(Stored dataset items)
____________
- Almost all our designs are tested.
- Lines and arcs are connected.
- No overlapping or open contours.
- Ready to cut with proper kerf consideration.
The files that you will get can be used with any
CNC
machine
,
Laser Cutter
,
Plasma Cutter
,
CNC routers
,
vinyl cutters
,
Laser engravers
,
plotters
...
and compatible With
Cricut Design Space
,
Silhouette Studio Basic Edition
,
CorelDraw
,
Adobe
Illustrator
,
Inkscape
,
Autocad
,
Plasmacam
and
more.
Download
____________
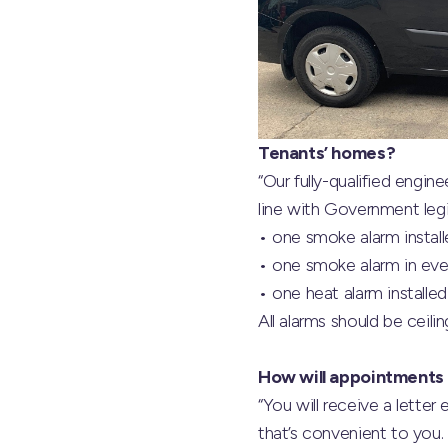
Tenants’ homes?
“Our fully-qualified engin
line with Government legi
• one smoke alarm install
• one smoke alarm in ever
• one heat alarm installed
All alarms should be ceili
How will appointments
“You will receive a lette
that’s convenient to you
____________
» WHAT YOU ARE ASKED TO DO: Above are the records. Identify each line that contains the word "smoke".

» RESPONSE TO THIS EXERCISE:
• one smoke alarm install
• one smoke alarm in ever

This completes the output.